I’m using a YoloV8 for detection of jellyfish from a live video feed. I’m recording at 30FPS, and I get each frame, then track the jellyfish, calculate the error, and move motors to track. Everything works great, but the inferencing time slows after long use.
My computer has a 3090, which I’m doing model.to(“cuda:0”) to use, it appears to be using when checking task manager performance.

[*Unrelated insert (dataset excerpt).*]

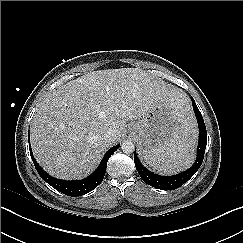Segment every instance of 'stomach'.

Initially, I get print outs like this, everything working great:
0: 1024x1024 1 Jelly-Fish, 14.0ms
Speed: 5.7ms preprocess, 14.0ms inference, 1.3ms postprocess per image at shape (1, 3, 1024, 1024)
After 2 hrs or so I get:
0: 1024x1024 1 Jelly-Fish, 418.8ms
Speed: 22.9ms preprocess, 418.8ms inference, 41.7ms postprocess per image at shape (1, 3, 1024, 1024)
Code below
with torch.no_grad():
results = modelJF.predict(frame_resized, imgsz=1024, conf=0.25,iou=0.7,half=True,device=“cuda:0”, verbose=True)
I’ve tried
torch.cuda.empty_cache()
torch.cuda.synchronize()
or using tensors to try and use the mode without .predict, but none of that seems to be helping.